Top of Data provided

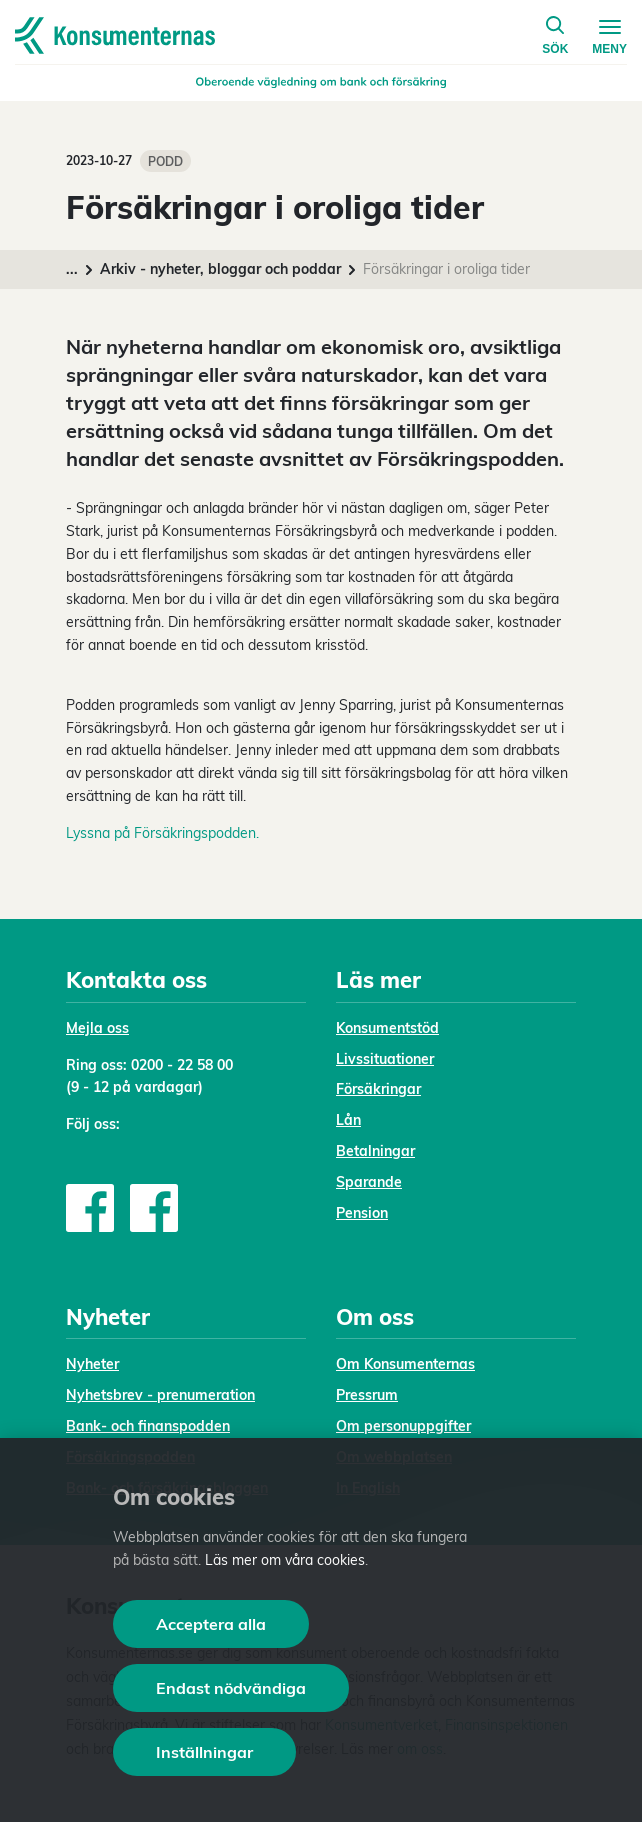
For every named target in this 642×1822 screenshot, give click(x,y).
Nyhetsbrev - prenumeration (160, 1395)
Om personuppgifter (403, 1426)
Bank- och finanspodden (148, 1426)
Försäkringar (378, 1089)
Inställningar (204, 1752)
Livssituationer (385, 1059)
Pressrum (367, 1395)
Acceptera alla (211, 1624)
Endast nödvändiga (231, 1688)
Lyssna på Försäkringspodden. (162, 833)
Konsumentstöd (387, 1028)
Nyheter (92, 1364)
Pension (362, 1213)
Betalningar (375, 1151)
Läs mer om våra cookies (285, 1560)
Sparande (369, 1182)
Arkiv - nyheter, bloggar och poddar (220, 269)
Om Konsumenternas (405, 1364)
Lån (348, 1120)
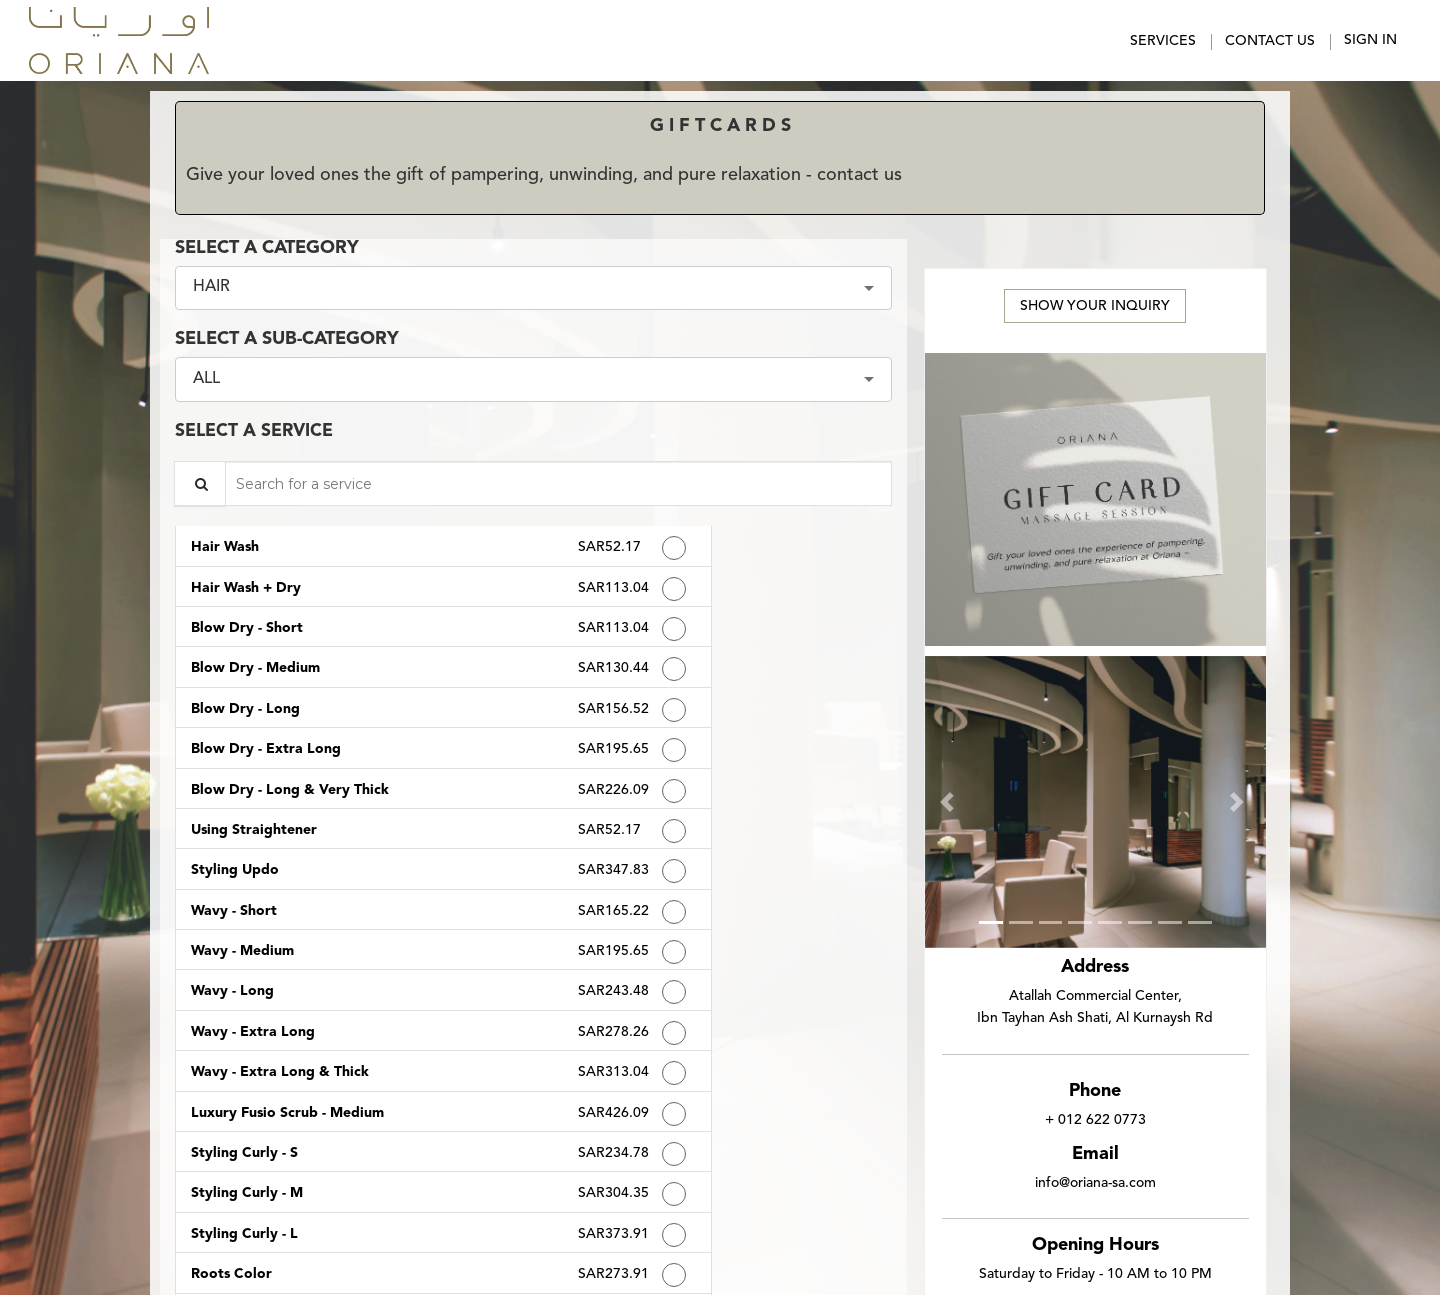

Bottom of Data provided

With the pictures excluded, restate the material exactly as it stands.

• Exercise result:
For every named target in this 642×1822 screenshot, give click(x,y).
Nyhetsbrev - prenumeration (160, 1395)
Om personuppgifter (403, 1426)
Bank- och finanspodden (148, 1426)
Försäkringar (378, 1089)
Inställningar (204, 1752)
Livssituationer (385, 1059)
Pressrum (367, 1395)
Acceptera alla (211, 1624)
Endast nödvändiga (231, 1688)
Lyssna på Försäkringspodden. (162, 833)
Konsumentstöd (387, 1028)
Nyheter (92, 1364)
Pension (362, 1213)
Betalningar (375, 1151)
Läs mer om våra cookies (285, 1560)
Sparande (369, 1182)
Arkiv - nyheter, bloggar och poddar (220, 269)
Om Konsumenternas (405, 1364)
Lån (348, 1120)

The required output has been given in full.